Avoid the “Cold Start” Problem
Although content based filtering needs initial inputs from users to start making relevant recommendations, the system will generate relevant early recommendations based on specific terms and interactions. Additionally, new items will be suggested as soon as they are launched, without waiting for a census (enumeration), since the system will recognize the users needing the new items. Comparatively, collaborative filtering faces an issue when a new website has few new users and lacks user connections.
Challenges of Content-Based Filtering
There is no perfect recommender system that can cover all aspects and requirements of businesses. The few common disadvantages of content based filtering are:
Lack of Novelty and Diversity
Content based recommendation system generates suggestions based on relevance. If a user likes American Pie and prefers comedy movies, chances are that the specific user will like Dumb and Dumber. However, likely, the user won’t need a recommender system to suggest another comedy movie.

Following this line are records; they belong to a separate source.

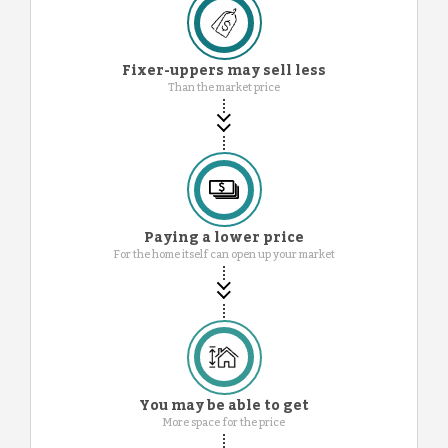
Fixer-uppers may sell less
Than the market price
Paying a lower price
For the home itself can open up your market
You may be able to get
More space for the price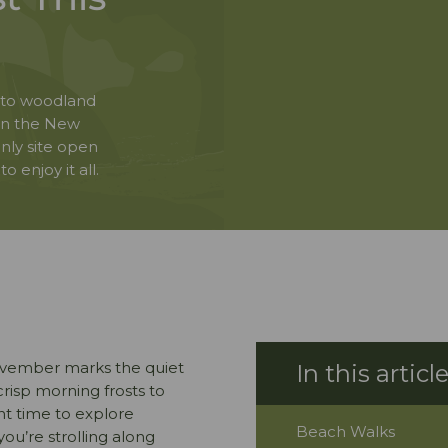
 to woodland
 in the New
nly site open
 enjoy it all.
ovember marks the quiet
crisp morning frosts to
ant time to explore
Beach Walks
you’re strolling along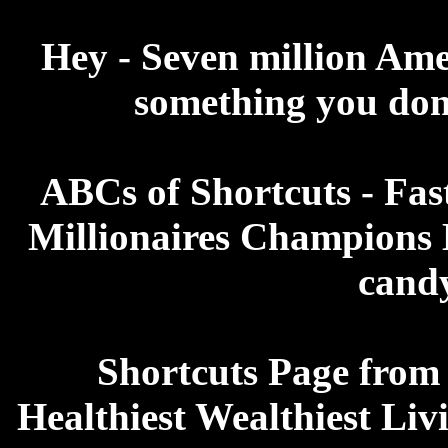
Hey - Seven million Ame
something you don'
ABCs of Shortcuts - Fas
Millionaires Champions B
candy
Shortcuts Page from
Healthiest Wealthiest Liv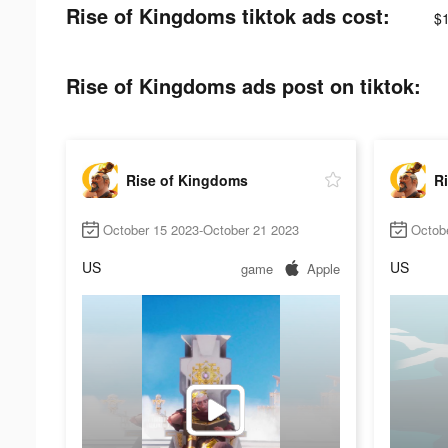
Rise of Kingdoms tiktok ads cost:
$
Rise of Kingdoms ads post on tiktok:
Rise of Kingdoms
R
October 15 2023-October 21 2023
Octob
US
US
game
Apple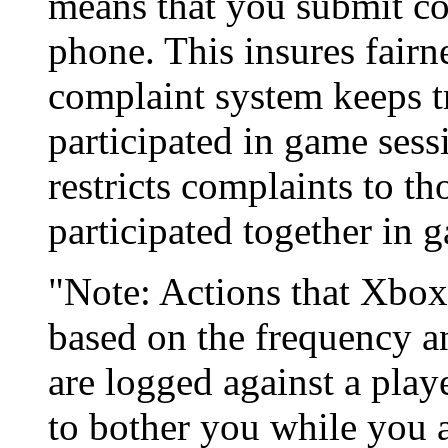
means that you submit co
phone. This insures fairn
complaint system keeps t
participated in game sess
restricts complaints to 
participated together in 
"Note: Actions that Xbox
based on the frequency an
are logged against a play
to bother you while you a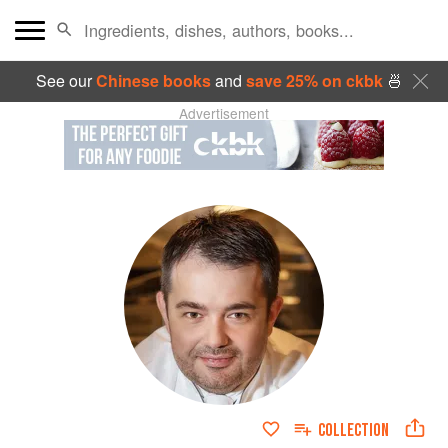
See our
Chinese books
and
save 25% on ckbk
🍜
Advertisement
COLLECTION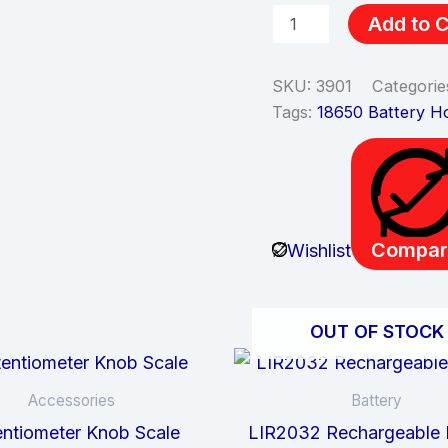
Add to C
SKU:
3901
Categorie
Tags:
18650 Battery H
Compar
Wishlist
OUT OF STOCK
Accessories
Battery
ntiometer Knob Scale
LIR2032 Rechargeable 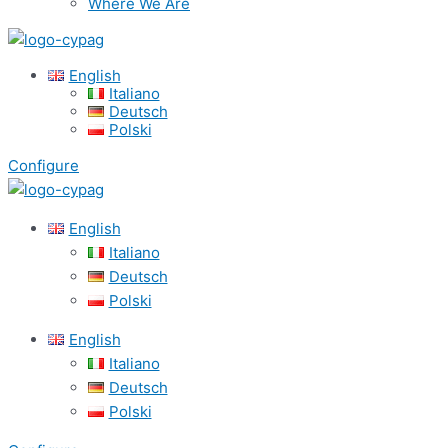
Where We Are
English
Italiano
Deutsch
Polski
Configure
English
Italiano
Deutsch
Polski
English
Italiano
Deutsch
Polski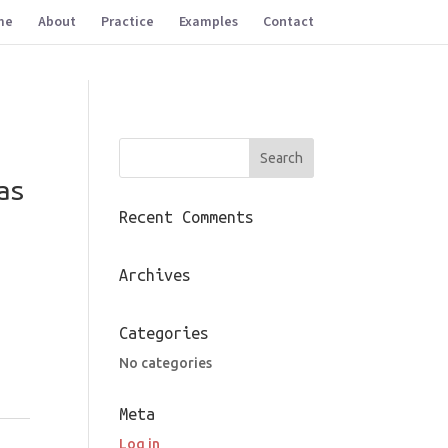
me
About
Practice
Examples
Contact
as
Recent Comments
Archives
Categories
No categories
Meta
,
Log in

Scalability Is a Challenge
Each new item, product, service, or content must be assigned attributes, defined, and tagged. The continuous need for attribute assignments is a burdensome task that makes scalability difficult, time-consuming, and expensive in the long term.
Attributes May Be Incorrect or Inconsistent
Content based recommender works effectively as long as the subject-matter experts tag items effectively and assign the attributes. This technique depends on the item’s metadata, meaning the system needs detailed descriptions of items and a well-organized user profile. Millions of items need attributes assigned; additionally, since the attributes can be subjective, some may be incorrect or inaccurate.
What is a content based recommendation?
Content based recommendation is a system that makes suggestions for items based on the user’s activity and preferences. The content based filtering analyzes keywords and attributes assigned to items in the database and generates predictions that the user will likely find helpful. The user profile is created by surveying data derived from the user’s actions while connected to the Internet (purchases, ratings, downloads, search history, items added to favorites, clicks on product links, etc.)
How does a content based recommendation system work?
The content based recommender system utilizes features extracted from the content of items evaluated by the user. Namely, the filtering system classifies the unseen items into two classes: positive (relevant to the user) and negative (irrelevant to the user). The products and services related to positively rated items are recommended to the user.
What are the advantages and disadvantages of content based filtering?
Some of the most significant positive traits of content based filtering is that this recommender system generates suggestions without needing data from other users, making the recommendations highly relevant to the user. Additionally, by recommending items and products related to the previous activity, the user gets a sense of transparency and precision. Content based recommendation avoids the “cold start” problem because, with several initial inputs from the user, the system will start producing relevant recommendations. On the downside, content based filtering lacks novelty and diversity, often scalability is a challenge, and based on subjectivity, the attributes may be incorrect or inconsistent.